Pixel coordinate grounding data
--------------------------------------------------

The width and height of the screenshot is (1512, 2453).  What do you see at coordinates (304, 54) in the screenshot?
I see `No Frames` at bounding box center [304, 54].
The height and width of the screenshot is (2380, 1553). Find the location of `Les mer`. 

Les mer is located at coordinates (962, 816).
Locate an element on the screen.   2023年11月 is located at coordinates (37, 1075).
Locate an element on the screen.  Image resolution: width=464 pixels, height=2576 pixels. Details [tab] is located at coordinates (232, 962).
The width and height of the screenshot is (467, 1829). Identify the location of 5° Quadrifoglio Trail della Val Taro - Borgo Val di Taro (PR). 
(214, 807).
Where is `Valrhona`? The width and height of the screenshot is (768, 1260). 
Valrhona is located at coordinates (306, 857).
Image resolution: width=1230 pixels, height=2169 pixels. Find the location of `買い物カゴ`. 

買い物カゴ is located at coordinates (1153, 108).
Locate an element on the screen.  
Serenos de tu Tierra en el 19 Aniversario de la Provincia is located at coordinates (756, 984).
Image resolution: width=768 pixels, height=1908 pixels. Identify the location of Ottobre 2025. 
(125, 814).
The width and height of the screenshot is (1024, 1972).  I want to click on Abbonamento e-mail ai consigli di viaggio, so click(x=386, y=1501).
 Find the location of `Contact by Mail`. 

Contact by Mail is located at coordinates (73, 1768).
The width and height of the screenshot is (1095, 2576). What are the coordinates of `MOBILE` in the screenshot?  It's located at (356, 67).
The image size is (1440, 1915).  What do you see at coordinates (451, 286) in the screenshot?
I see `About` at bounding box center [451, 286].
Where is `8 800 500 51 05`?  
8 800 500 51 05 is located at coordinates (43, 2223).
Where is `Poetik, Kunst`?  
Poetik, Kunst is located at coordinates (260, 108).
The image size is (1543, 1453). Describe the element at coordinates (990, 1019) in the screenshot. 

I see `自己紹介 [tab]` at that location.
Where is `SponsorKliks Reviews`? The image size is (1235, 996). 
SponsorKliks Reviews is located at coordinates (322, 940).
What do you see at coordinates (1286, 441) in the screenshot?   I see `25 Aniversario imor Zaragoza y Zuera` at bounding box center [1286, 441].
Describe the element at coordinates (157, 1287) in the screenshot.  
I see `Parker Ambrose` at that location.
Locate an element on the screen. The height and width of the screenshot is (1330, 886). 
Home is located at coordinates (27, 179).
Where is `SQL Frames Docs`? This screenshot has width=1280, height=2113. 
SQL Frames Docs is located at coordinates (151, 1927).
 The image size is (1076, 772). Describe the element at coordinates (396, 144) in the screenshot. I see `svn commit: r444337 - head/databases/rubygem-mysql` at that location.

--------------------------------------------------

▸ Task objective
Having read the entries above, set each one down again exactly.

▸ Finished exercise
The width and height of the screenshot is (1512, 2453).  What do you see at coordinates (304, 54) in the screenshot?
I see `No Frames` at bounding box center [304, 54].
The height and width of the screenshot is (2380, 1553). Find the location of `Les mer`. 

Les mer is located at coordinates (962, 816).
Locate an element on the screen.   2023年11月 is located at coordinates (37, 1075).
Locate an element on the screen.  Image resolution: width=464 pixels, height=2576 pixels. Details [tab] is located at coordinates (232, 962).
The width and height of the screenshot is (467, 1829). Identify the location of 5° Quadrifoglio Trail della Val Taro - Borgo Val di Taro (PR). 
(214, 807).
Where is `Valrhona`? The width and height of the screenshot is (768, 1260). 
Valrhona is located at coordinates (306, 857).
Image resolution: width=1230 pixels, height=2169 pixels. Find the location of `買い物カゴ`. 

買い物カゴ is located at coordinates (1153, 108).
Locate an element on the screen.  
Serenos de tu Tierra en el 19 Aniversario de la Provincia is located at coordinates (756, 984).
Image resolution: width=768 pixels, height=1908 pixels. Identify the location of Ottobre 2025. 
(125, 814).
The width and height of the screenshot is (1024, 1972).  I want to click on Abbonamento e-mail ai consigli di viaggio, so click(x=386, y=1501).
 Find the location of `Contact by Mail`. 

Contact by Mail is located at coordinates (73, 1768).
The width and height of the screenshot is (1095, 2576). What are the coordinates of `MOBILE` in the screenshot?  It's located at (356, 67).
The image size is (1440, 1915).  What do you see at coordinates (451, 286) in the screenshot?
I see `About` at bounding box center [451, 286].
Where is `8 800 500 51 05`?  
8 800 500 51 05 is located at coordinates (43, 2223).
Where is `Poetik, Kunst`?  
Poetik, Kunst is located at coordinates (260, 108).
The image size is (1543, 1453). Describe the element at coordinates (990, 1019) in the screenshot. 

I see `自己紹介 [tab]` at that location.
Where is `SponsorKliks Reviews`? The image size is (1235, 996). 
SponsorKliks Reviews is located at coordinates (322, 940).
What do you see at coordinates (1286, 441) in the screenshot?   I see `25 Aniversario imor Zaragoza y Zuera` at bounding box center [1286, 441].
Describe the element at coordinates (157, 1287) in the screenshot.  
I see `Parker Ambrose` at that location.
Locate an element on the screen. The height and width of the screenshot is (1330, 886). 
Home is located at coordinates (27, 179).
Where is `SQL Frames Docs`? This screenshot has width=1280, height=2113. 
SQL Frames Docs is located at coordinates (151, 1927).
 The image size is (1076, 772). Describe the element at coordinates (396, 144) in the screenshot. I see `svn commit: r444337 - head/databases/rubygem-mysql` at that location.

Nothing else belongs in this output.